Damián

Personal information
- Full name: Damián Ezequiel Petcoff Kailer
- Date of birth: 24 May 1990 (age 35)
- Place of birth: Buenos Aires, Argentina
- Height: 1.76 m (5 ft 9 in)
- Position: Midfielder

Team information
- Current team: Minera
- Number: 5

Youth career
- 2000–2004: Boca Juniors
- 2004–2008: Betis

Senior career*
- Years: Team / Apps / (Gls)
- 2008–2012: Betis B / 85 / (2)
- 2012–2014: Córdoba / 1 / (0)
- 2013–2014: → Jaén (loan) / 13 / (0)
- 2014–2015: Córdoba B / 41 / (4)
- 2015–2016: Eldense / 34 / (1)
- 2016–2017: Marbella / 19 / (2)
- 2017–2018: Valencia B / 11 / (1)
- 2018–2019: Badajoz / 32 / (1)
- 2019–2020: Gimnàstic / 15 / (0)
- 2020–2021: UD Logroñés / 28 / (0)
- 2021–2023: Atlético Baleares / 58 / (0)
- 2023–2024: Badajoz / 29 / (0)
- 2024–: Minera / 55 / (2)

= Damián Petcoff =

Argentine footballer

Damián Ezequiel Petcoff Kailer (born 24 May 1990) is an Argentine footballer who plays for Spanish club Minera as a midfielder.

==Football career==
Petcoff started his career with hometown side Boca Juniors, joining the club's youth categories in 2000 at the age of ten. Four years later he moved abroad, joining Real Betis and finishing his formation with the club.

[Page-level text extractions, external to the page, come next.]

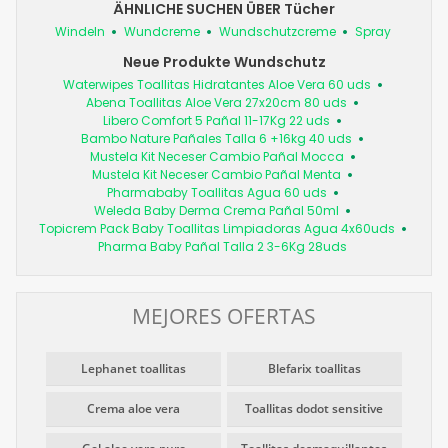
ÄHNLICHE SUCHEN ÜBER Tücher
Windeln
Wundcreme
Wundschutzcreme
Spray
Neue Produkte Wundschutz
Waterwipes Toallitas Hidratantes Aloe Vera 60 uds
Abena Toallitas Aloe Vera 27x20cm 80 uds
Libero Comfort 5 Pañal 11-17Kg 22 uds
Bambo Nature Pañales Talla 6 +16kg 40 uds
Mustela Kit Neceser Cambio Pañal Mocca
Mustela Kit Neceser Cambio Pañal Menta
Pharmababy Toallitas Agua 60 uds
Weleda Baby Derma Crema Pañal 50ml
Topicrem Pack Baby Toallitas Limpiadoras Agua 4x60uds
Pharma Baby Pañal Talla 2 3-6Kg 28uds
MEJORES OFERTAS
Lephanet toallitas
Blefarix toallitas
Crema aloe vera
Toallitas dodot sensitive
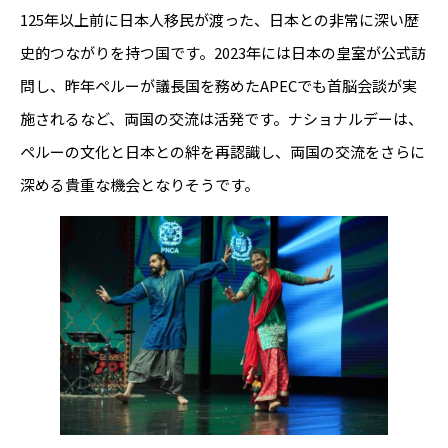
125年以上前に日本人移民が渡った、日本との非常に深い歴
史的つながりを持つ国です。2023年には日本の皇室が公式訪
問し、昨年ペルーが議長国を務めたAPECでも首脳会談が実
施されるなど、両国の交流は活発です。ナショナルデーは、
ペルーの文化と日本との絆を再認識し、両国の交流をさらに
深める貴重な機会となりそうです。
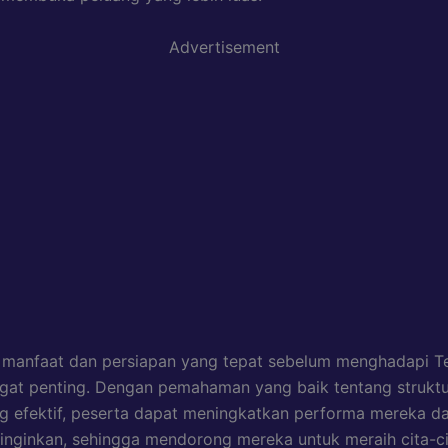
Advertisement
 manfaat dan persiapan yang tepat sebelum menghadapi T
gat penting. Dengan pemahaman yang baik tentang struktu
ng efektif, peserta dapat meningkatkan performa mereka d
diinginkan, sehingga mendorong mereka untuk meraih cita-c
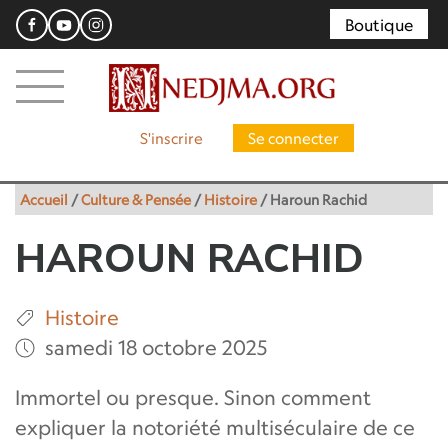
Boutique
S'inscrire
Se connecter
Accueil
/
Culture & Pensée
/
Histoire
/
Haroun Rachid
HAROUN RACHID
Histoire
samedi 18 octobre 2025
Immortel ou presque. Sinon comment
expliquer la notoriété multiséculaire de ce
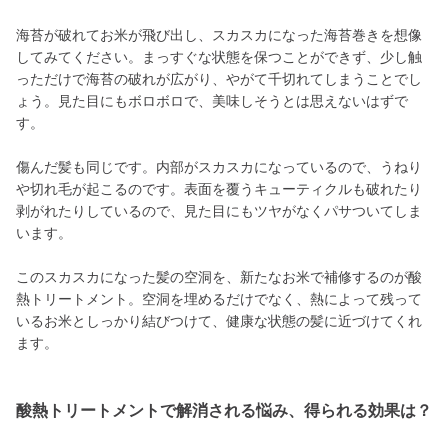
海苔が破れてお米が飛び出し、スカスカになった海苔巻きを想像
してみてください。まっすぐな状態を保つことができず、少し触
っただけで海苔の破れが広がり、やがて千切れてしまうことでし
ょう。見た目にもボロボロで、美味しそうとは思えないはずで
す。
傷んだ髪も同じです。内部がスカスカになっているので、うねり
や切れ毛が起こるのです。表面を覆うキューティクルも破れたり
剥がれたりしているので、見た目にもツヤがなくパサついてしま
います。
このスカスカになった髪の空洞を、新たなお米で補修するのが酸
熱トリートメント。空洞を埋めるだけでなく、熱によって残って
いるお米としっかり結びつけて、健康な状態の髪に近づけてくれ
ます。
酸熱トリートメントで解消される悩み、得られる効果は？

He appeared with the B-team for four seasons, and in 2012 summer signed a contract with Segunda División side Córdoba CF.

Petcoff made his professional debut on 12 September 2012, coming on as a second-half substitute for Pepe Díaz in a 1–0 Copa del Rey home win against Elche CF. He made his league debut on 11 November, replacing Fede Vico in a 5–3 away defeat of SD Ponferradina.

In January 2013, after being rarely used, Petcoff was loaned to Real Jaén in the third level. In July, after achieving promotion, the loan was renewed to a further season, but he only appeared in 102 minutes of action (only 58 in the league) during the whole campaign, which ended in relegation.

Upon returning to the Blanquiverdes, Petcoff was assigned to the reserves in division three, and terminated his contract on 10 August 2015. He continued to appear in the category in the following years, representing CD Eldense, Marbella FC, Valencia CF Mestalla, CD Badajoz, Gimnàstic de Tarragona and UD Logroñés.